Given information:
* * * * *

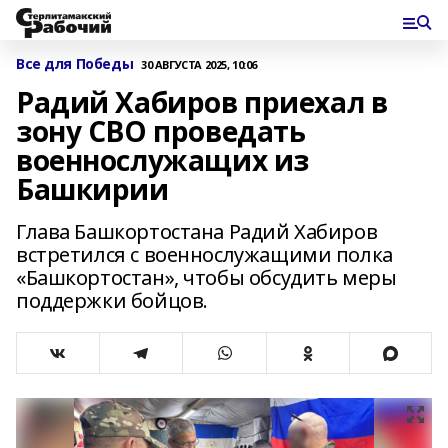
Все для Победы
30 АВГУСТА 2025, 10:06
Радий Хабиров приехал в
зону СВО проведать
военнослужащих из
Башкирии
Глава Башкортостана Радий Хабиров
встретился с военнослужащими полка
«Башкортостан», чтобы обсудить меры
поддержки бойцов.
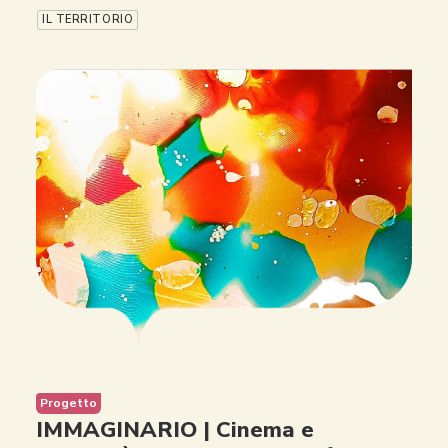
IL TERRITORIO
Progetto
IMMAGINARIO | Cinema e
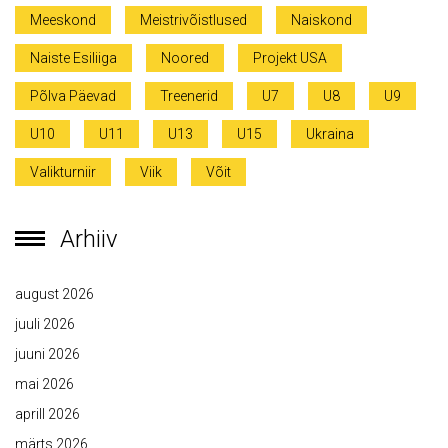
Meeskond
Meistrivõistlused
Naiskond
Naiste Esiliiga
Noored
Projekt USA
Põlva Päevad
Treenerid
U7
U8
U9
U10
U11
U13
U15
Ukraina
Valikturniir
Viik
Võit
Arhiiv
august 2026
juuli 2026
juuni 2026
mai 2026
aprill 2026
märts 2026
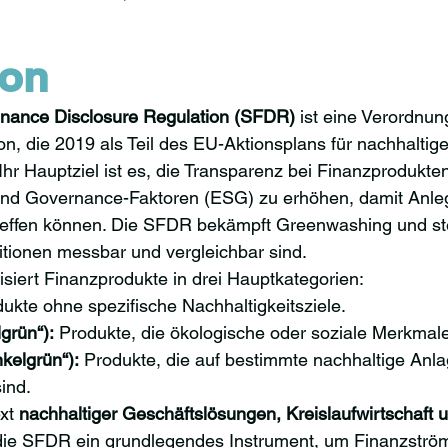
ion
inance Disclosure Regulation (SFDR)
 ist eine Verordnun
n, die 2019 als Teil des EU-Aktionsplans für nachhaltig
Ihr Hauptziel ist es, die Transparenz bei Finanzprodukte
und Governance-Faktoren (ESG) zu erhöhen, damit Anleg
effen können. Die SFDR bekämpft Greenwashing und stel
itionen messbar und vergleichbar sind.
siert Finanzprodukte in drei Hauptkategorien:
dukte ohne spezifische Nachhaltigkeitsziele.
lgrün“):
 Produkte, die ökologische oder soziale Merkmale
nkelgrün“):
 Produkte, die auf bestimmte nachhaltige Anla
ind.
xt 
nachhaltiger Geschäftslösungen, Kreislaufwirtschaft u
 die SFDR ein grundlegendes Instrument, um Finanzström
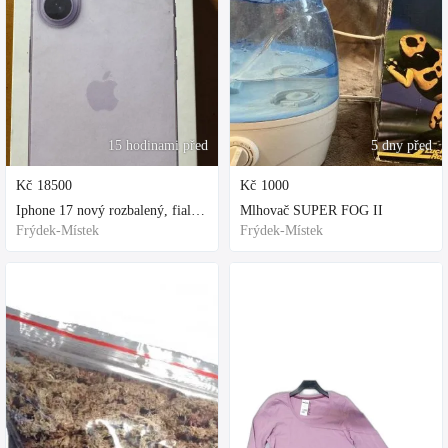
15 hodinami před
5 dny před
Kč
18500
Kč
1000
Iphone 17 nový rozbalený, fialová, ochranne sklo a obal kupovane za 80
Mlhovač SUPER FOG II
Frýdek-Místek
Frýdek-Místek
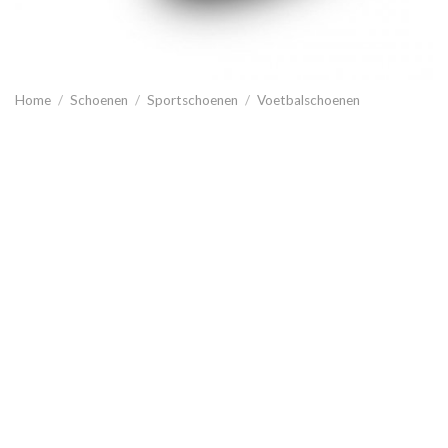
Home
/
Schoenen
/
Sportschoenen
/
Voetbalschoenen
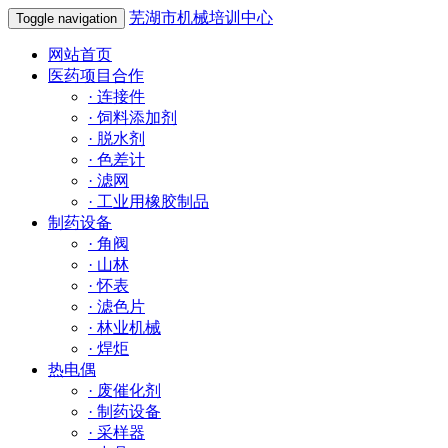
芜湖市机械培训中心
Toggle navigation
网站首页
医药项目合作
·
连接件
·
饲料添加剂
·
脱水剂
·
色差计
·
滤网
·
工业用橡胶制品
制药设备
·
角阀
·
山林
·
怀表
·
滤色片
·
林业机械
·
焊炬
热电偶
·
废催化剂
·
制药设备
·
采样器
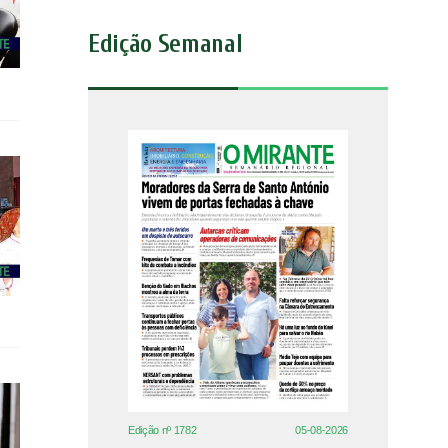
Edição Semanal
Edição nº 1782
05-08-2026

* * * * *

Requirement: Everything from the line above that contains "aprill 2026" down to the line that contains "itionen messbar und vergleichbar sind." must be reproduced exactly, both ends included. Omit the pictures.

Answer below:
aprill 2026
märts 2026
ion
inance Disclosure Regulation (SFDR)
 ist eine Verordnun
n, die 2019 als Teil des EU-Aktionsplans für nachhaltig
Ihr Hauptziel ist es, die Transparenz bei Finanzprodukte
und Governance-Faktoren (ESG) zu erhöhen, damit Anleg
effen können. Die SFDR bekämpft Greenwashing und stel
itionen messbar und vergleichbar sind.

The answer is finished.